* [Work to complete]: Set every entry below down once more, exactly as it stands, without images.

Data to use section start

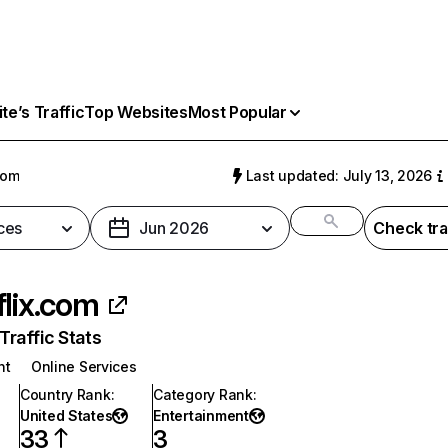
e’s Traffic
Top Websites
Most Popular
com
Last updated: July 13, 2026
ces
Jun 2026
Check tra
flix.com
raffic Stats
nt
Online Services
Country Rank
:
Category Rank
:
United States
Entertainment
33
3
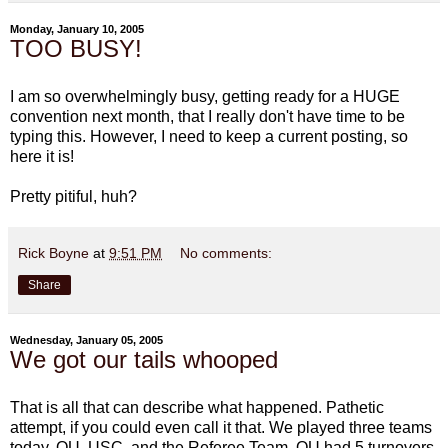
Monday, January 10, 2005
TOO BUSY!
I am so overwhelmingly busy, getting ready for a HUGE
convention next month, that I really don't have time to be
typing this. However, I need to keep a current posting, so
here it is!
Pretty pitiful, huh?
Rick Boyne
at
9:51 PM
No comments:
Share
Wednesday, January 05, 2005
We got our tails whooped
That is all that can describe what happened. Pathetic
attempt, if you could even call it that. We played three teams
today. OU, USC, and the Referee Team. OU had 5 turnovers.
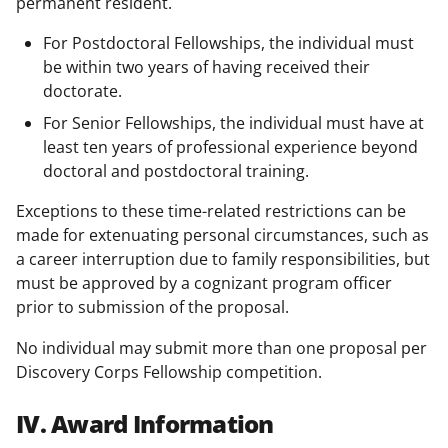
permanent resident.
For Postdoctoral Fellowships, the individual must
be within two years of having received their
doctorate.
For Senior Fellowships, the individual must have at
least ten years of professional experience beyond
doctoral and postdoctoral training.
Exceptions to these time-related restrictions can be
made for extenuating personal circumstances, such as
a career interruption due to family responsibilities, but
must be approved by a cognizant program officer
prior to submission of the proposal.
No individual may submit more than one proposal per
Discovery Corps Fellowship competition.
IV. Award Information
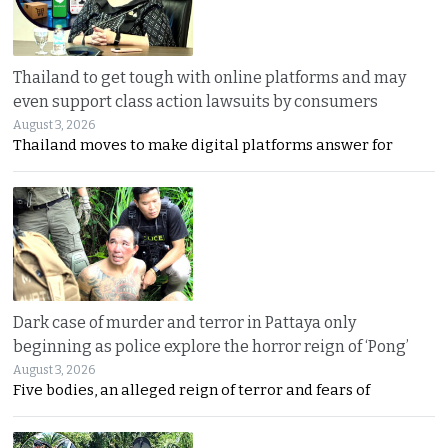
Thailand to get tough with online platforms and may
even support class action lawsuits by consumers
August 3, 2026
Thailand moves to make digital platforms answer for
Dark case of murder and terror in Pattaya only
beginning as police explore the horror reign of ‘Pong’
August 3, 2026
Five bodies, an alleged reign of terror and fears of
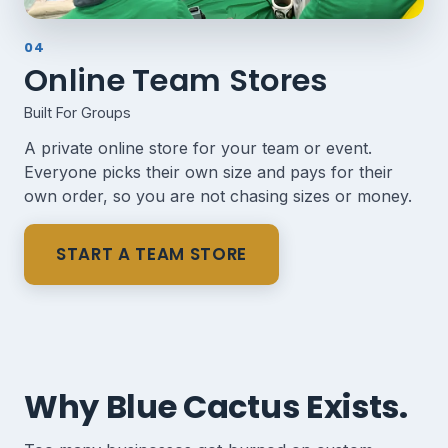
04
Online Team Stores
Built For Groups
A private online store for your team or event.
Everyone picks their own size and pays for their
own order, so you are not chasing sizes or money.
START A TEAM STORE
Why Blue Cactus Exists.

Data to use section end

* [Response for this exercise]:
e’s Traffic
Top Websites
Most Popular
com
Last updated: July 13, 2026
ces
Jun 2026
Check tra
flix.com
raffic Stats
nt
Online Services
Country Rank
:
Category Rank
:
United States
Entertainment
33
3
Monday, January 10, 2005
TOO BUSY!
I am so overwhelmingly busy, getting ready for a HUGE
convention next month, that I really don't have time to be
typing this. However, I need to keep a current posting, so
here it is!
Pretty pitiful, huh?
Rick Boyne
at
9:51 PM
No comments:
Share
Wednesday, January 05, 2005
We got our tails whooped
That is all that can describe what happened. Pathetic
attempt, if you could even call it that. We played three teams
today. OU, USC, and the Referee Team. OU had 5 turnovers.
permanent resident.
For Postdoctoral Fellowships, the individual must
be within two years of having received their
doctorate.
For Senior Fellowships, the individual must have at
least ten years of professional experience beyond
doctoral and postdoctoral training.
Exceptions to these time-related restrictions can be
made for extenuating personal circumstances, such as
a career interruption due to family responsibilities, but
must be approved by a cognizant program officer
prior to submission of the proposal.
No individual may submit more than one proposal per
Discovery Corps Fellowship competition.
IV. Award Information
Thailand to get tough with online platforms and may
even support class action lawsuits by consumers
August 3, 2026
Thailand moves to make digital platforms answer for
Dark case of murder and terror in Pattaya only
beginning as police explore the horror reign of ‘Pong’
August 3, 2026
Five bodies, an alleged reign of terror and fears of
04
Online Team Stores
Built For Groups
A private online store for your team or event.
Everyone picks their own size and pays for their
own order, so you are not chasing sizes or money.
START A TEAM STORE
Why Blue Cactus Exists.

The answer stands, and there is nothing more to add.